J'en ai plus que marre de voir le relativisme dans l'Eglise catholique. C'est à cause de cela que se lèvent des catholiques plus traditionnels et conservateurs. Peut-on le leur reprocher ? Et ce même si ils critiquent Vatican II ? Je ne suis pas de ceux que l'on appelle tradi ou sedevacantistes.

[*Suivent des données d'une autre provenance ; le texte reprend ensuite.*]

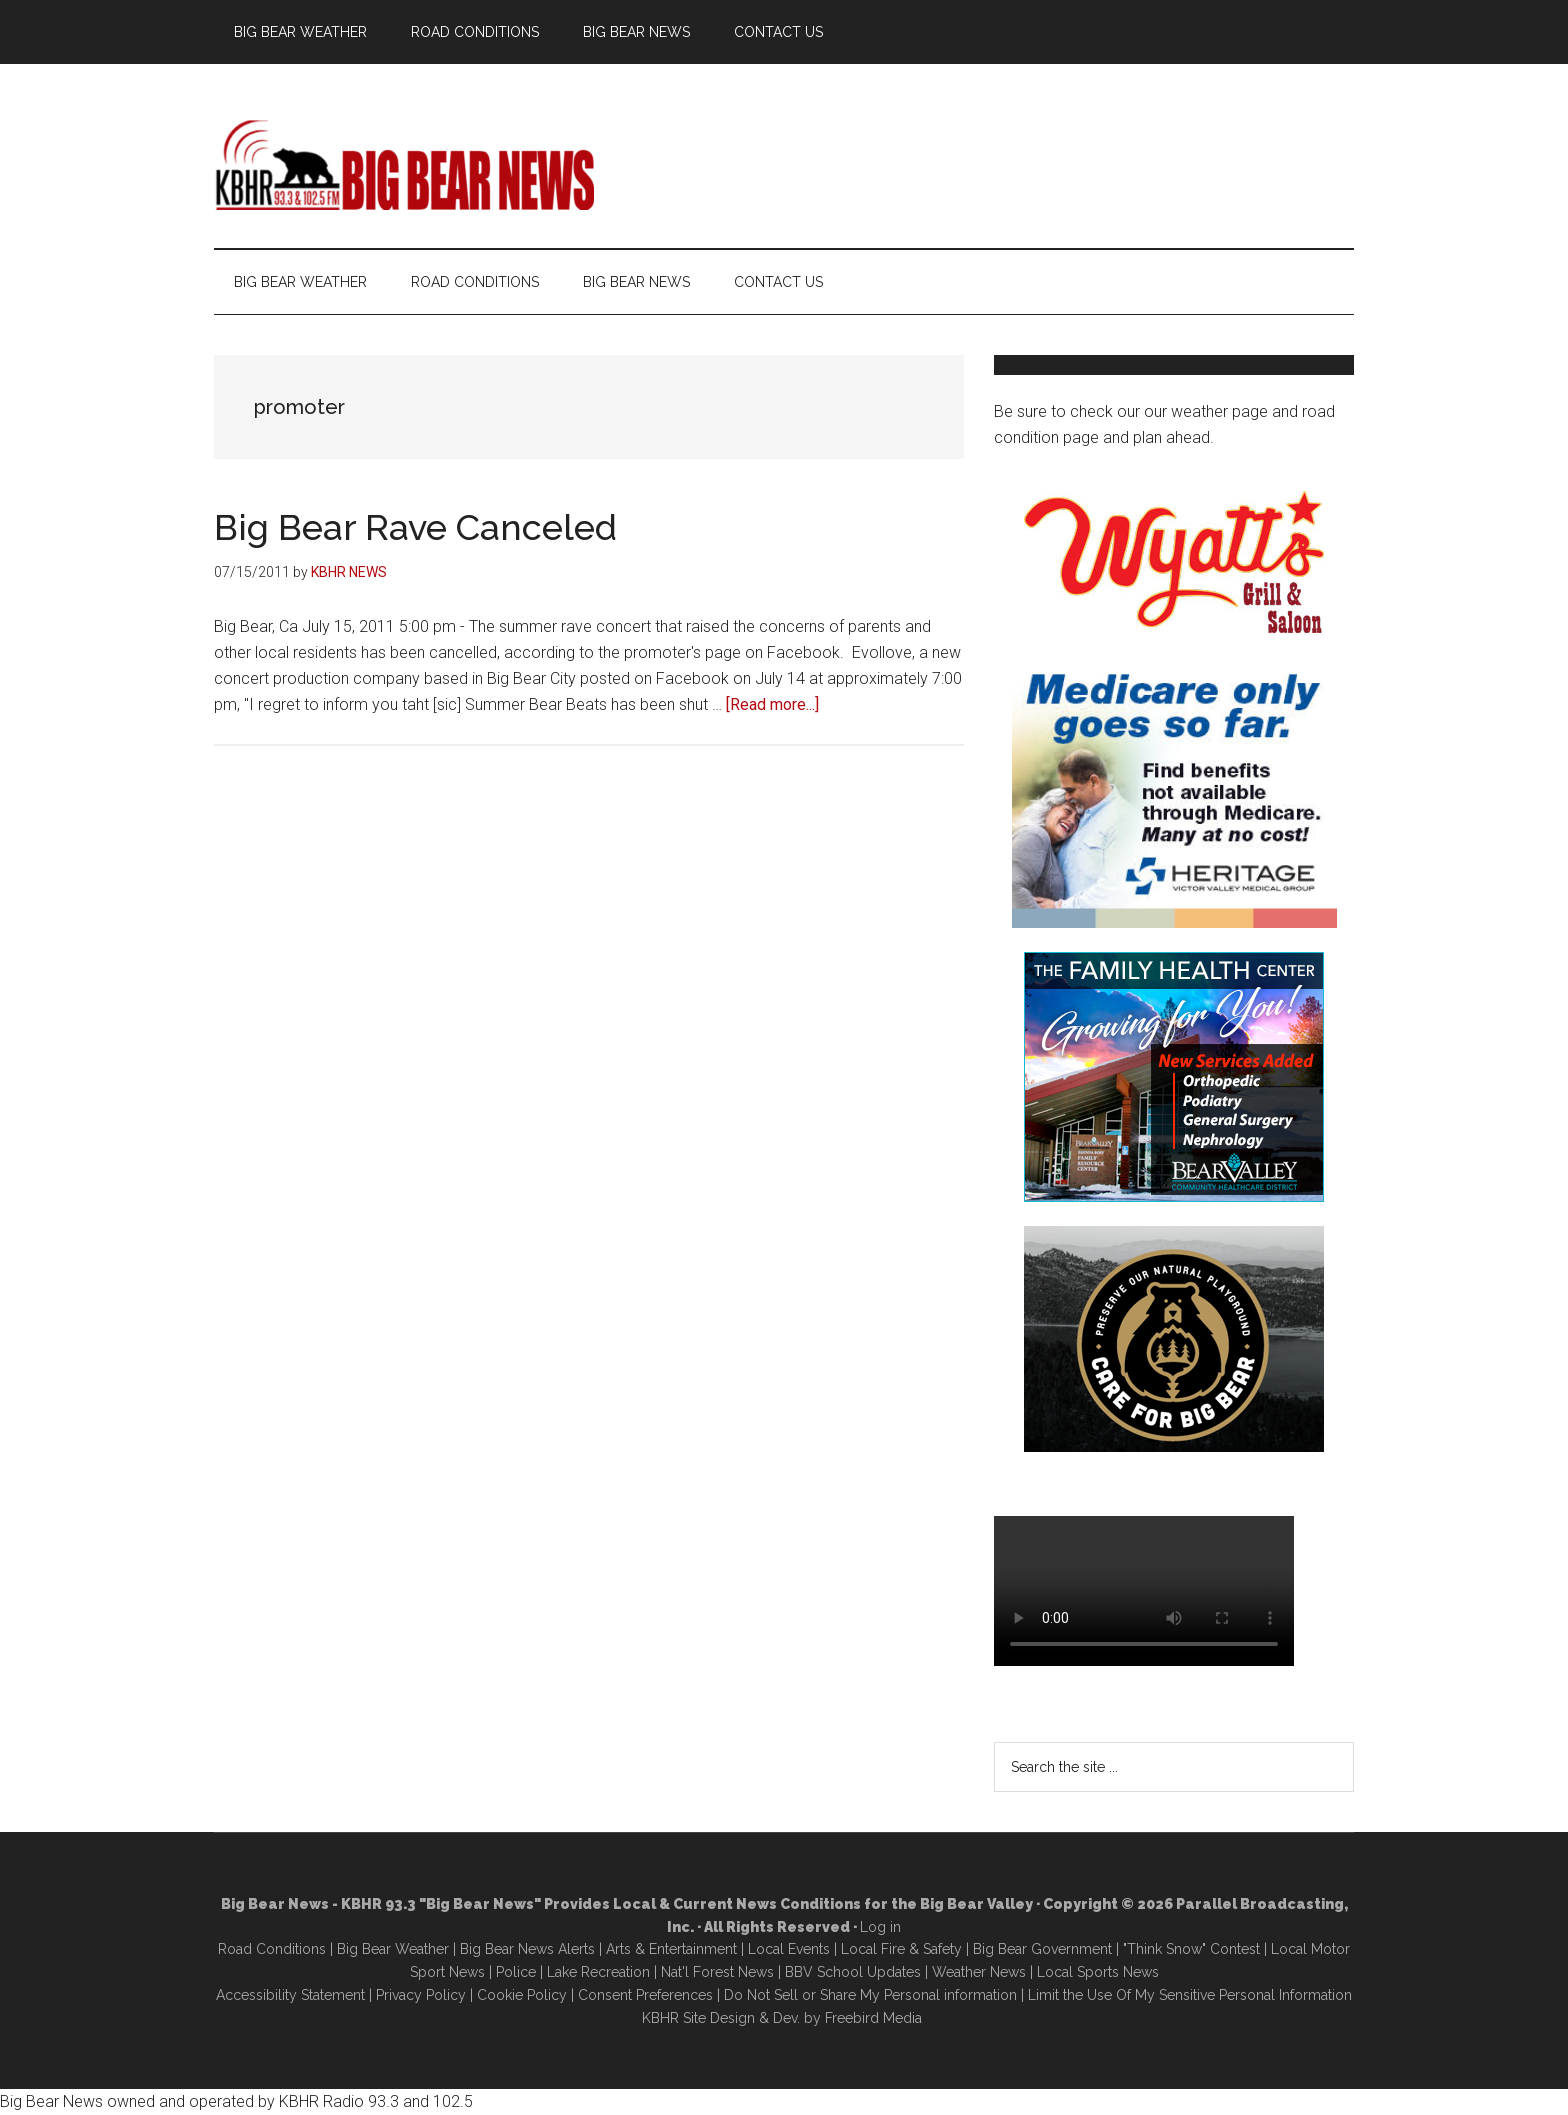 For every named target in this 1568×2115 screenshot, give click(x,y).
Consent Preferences (645, 1995)
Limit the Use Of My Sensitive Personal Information (1190, 1995)
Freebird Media (873, 2018)
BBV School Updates (853, 1972)
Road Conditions (272, 1949)
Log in (880, 1927)
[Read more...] (772, 704)
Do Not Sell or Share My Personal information (870, 1995)
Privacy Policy (421, 1995)
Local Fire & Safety (901, 1949)
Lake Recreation (598, 1972)
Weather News (979, 1972)
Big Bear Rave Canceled (415, 527)
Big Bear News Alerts (527, 1949)
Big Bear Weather (393, 1949)
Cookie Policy (522, 1995)
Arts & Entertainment (671, 1949)
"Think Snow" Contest (1191, 1949)
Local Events (789, 1949)
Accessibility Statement (290, 1995)
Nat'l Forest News (717, 1972)
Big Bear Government (1042, 1949)
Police (516, 1972)
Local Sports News (1098, 1972) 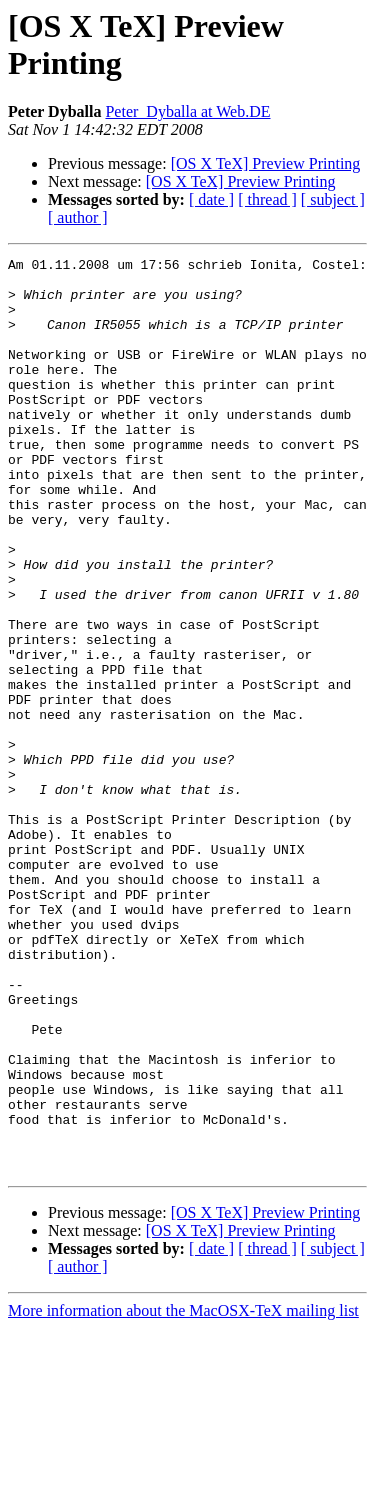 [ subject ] (333, 199)
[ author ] (78, 217)
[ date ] (211, 199)
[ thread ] (267, 199)
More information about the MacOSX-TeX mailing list (183, 1493)
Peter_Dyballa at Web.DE (187, 111)
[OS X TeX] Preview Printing (266, 163) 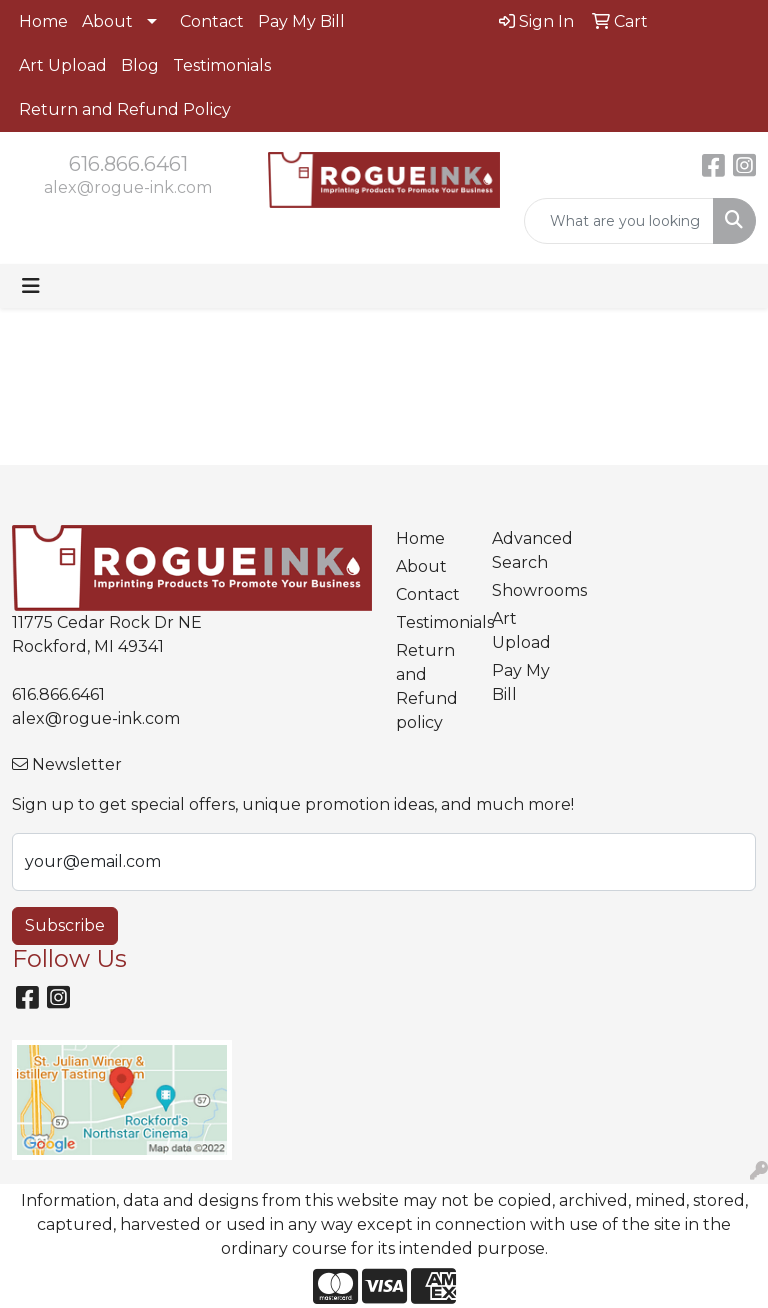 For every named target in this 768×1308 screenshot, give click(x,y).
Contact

Je suis tout simplement dans l'Eglise catholique actuel. À savoir conciliaire. Mais je trouve malgré tout que le manque de courage par rapport à la vérité du Christ n'est pas mise en avant de peur d'être rejeté. On dirait que l'église vu sa difficulté ne veut pas être marginalisé. Hors Jésus n'était il pas justement le plus grand marginaliser par rapport à Israël ? Les apôtres n'étaient ils pas marginalisés ? Et les martyrs des premiers temps ?
À quoi bon vouloir se fondre dans le monde si c'est au final pour en devenir ridicule et de toute façon rejeté par le monde qui ne veut pas du Christ ?
Moi je suis pour une prise de position ferme et ce même si je dois tout perdre. Au final qu'est ce que ça change ? Nous devons tous mourir un jour mais la véritable mort c'est celle de l'âme. Mon choix est donc déjà fait. C'est le Christ.